_How to complete this task_:
Of the lines below, write out exactly those from the line with "Lilás claro" through the line with "4. Βεβαίωση του αρμόδιου Πρακτορείου ΔΕΗ περί", both included, and skip the rest.

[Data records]
• • • • • • •
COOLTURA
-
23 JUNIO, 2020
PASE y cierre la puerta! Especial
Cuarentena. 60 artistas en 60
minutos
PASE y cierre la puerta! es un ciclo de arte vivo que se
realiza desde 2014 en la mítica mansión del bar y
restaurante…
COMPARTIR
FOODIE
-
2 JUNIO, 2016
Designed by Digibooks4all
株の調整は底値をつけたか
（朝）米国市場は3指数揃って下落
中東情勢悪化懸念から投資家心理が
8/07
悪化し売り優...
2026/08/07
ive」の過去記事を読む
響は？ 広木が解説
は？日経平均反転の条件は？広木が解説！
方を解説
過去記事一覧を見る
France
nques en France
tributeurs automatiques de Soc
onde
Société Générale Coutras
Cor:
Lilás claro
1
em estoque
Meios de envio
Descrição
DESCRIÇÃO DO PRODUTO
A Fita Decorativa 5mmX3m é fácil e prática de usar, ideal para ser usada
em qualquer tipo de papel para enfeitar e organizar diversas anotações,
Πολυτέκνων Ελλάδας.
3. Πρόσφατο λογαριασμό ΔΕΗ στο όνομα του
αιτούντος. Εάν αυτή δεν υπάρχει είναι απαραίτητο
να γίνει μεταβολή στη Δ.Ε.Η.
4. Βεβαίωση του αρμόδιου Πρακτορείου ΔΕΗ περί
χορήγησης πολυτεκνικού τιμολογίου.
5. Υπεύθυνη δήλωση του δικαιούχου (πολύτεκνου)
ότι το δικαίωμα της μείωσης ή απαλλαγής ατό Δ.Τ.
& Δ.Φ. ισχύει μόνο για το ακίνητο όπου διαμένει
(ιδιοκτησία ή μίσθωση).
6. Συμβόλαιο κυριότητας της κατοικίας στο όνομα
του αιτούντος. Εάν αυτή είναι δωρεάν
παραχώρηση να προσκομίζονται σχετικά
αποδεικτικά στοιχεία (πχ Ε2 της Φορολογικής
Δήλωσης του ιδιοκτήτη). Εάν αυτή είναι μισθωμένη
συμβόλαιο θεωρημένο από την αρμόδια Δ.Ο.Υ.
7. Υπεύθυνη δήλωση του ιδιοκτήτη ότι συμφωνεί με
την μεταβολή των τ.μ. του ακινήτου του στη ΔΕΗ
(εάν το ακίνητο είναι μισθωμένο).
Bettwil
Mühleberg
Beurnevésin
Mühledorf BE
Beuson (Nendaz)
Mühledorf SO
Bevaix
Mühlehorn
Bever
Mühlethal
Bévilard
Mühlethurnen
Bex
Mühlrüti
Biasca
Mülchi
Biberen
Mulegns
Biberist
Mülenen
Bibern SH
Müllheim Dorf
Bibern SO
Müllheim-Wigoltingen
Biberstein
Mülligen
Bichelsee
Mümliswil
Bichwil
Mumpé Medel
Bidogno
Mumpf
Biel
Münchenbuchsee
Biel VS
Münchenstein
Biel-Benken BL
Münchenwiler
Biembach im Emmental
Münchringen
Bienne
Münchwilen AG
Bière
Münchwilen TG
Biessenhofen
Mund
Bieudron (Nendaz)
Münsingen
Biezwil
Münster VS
• • • • • • •
_Answer space_:
Lilás claro
1
em estoque
Meios de envio
Descrição
DESCRIÇÃO DO PRODUTO
A Fita Decorativa 5mmX3m é fácil e prática de usar, ideal para ser usada
em qualquer tipo de papel para enfeitar e organizar diversas anotações,
Πολυτέκνων Ελλάδας.
3. Πρόσφατο λογαριασμό ΔΕΗ στο όνομα του
αιτούντος. Εάν αυτή δεν υπάρχει είναι απαραίτητο
να γίνει μεταβολή στη Δ.Ε.Η.
4. Βεβαίωση του αρμόδιου Πρακτορείου ΔΕΗ περί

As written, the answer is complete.